落とし穴

 誰もが順風満帆な人生を求めながらも、現実は思うようにいかないものです。特に順調だと思ったときほど、些細なことから転落してしまうことがあります。あたかも落とし穴に落ちてしまったような状況ではないかと思います。10メートル先の落とし穴に落ちる人はいません。落とし穴は必ず足下にあり、その穴が見えないからこそ落ちてしまうものです。

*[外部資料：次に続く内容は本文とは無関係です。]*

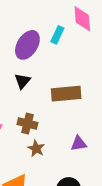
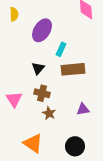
cyan rectangle: (57, 35) -> (61, 49), moved
black triangle: (22, 81) -> (38, 68), moved

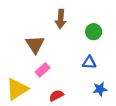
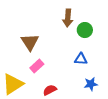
brown arrow: (61, 19) -> (68, 18), moved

 日の生活は慢心・油断との戦いでもあります。逆境にあるときは必死なのですが、順調なときほど知らず知らず慢心・油断が生まれてしまうものです。あまりにも調子がいいとかえって怖くなると言う人がいますが、まさにその通りで高くのぼるほど、落ちてしまったときの衝撃は大きいものです。そして高くのぼるほど落ちやすくもなってしまうのです。

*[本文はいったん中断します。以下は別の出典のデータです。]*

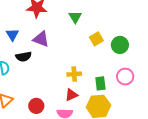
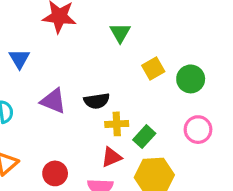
purple triangle: (41, 39) -> (53, 101), moved
black semicircle: (24, 57) -> (97, 101), moved
green rectangle: (100, 83) -> (144, 137), moved, turned 48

 脚下照顧という言葉もありますが、最も大切でありながら、最も見えないのが足下なのです。相手の足下は見えやすいのに、自分の足下はなかなか見えないものなのです。慢心・油断することなく、つねに気を引き締めていなければなりません。調子が良くなると、最初はまわりへの感謝の気持ちがありますが、次第に自分を過大評価するようになり、何でも一人でできるような錯覚に囚われてしまいます。まわりの声が届かなくなり、無理をしては自分で掘った穴に落ちてしまうのです。墓穴を掘るという言葉が作られるほど、多くの人が落ちているのです。

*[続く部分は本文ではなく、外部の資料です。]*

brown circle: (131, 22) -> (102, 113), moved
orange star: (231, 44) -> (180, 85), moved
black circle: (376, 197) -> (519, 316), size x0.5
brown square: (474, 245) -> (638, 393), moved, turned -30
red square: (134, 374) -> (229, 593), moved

 体調の管理以上に気持ちの管理は難しいものです。身体は眠れば回復しますし、痛みや熱で異常を教えてくれます。ところが心の変化は気づきにくいものです。慢心・油断ばかりではなく、不信や憎悪そしてストレスなどいつの間にか増幅しているものです。そういった変化が落とし穴となり逆境へと誘うのです。心を配り足下に注意しながら、何事も堅実に歩んでいきたいものです。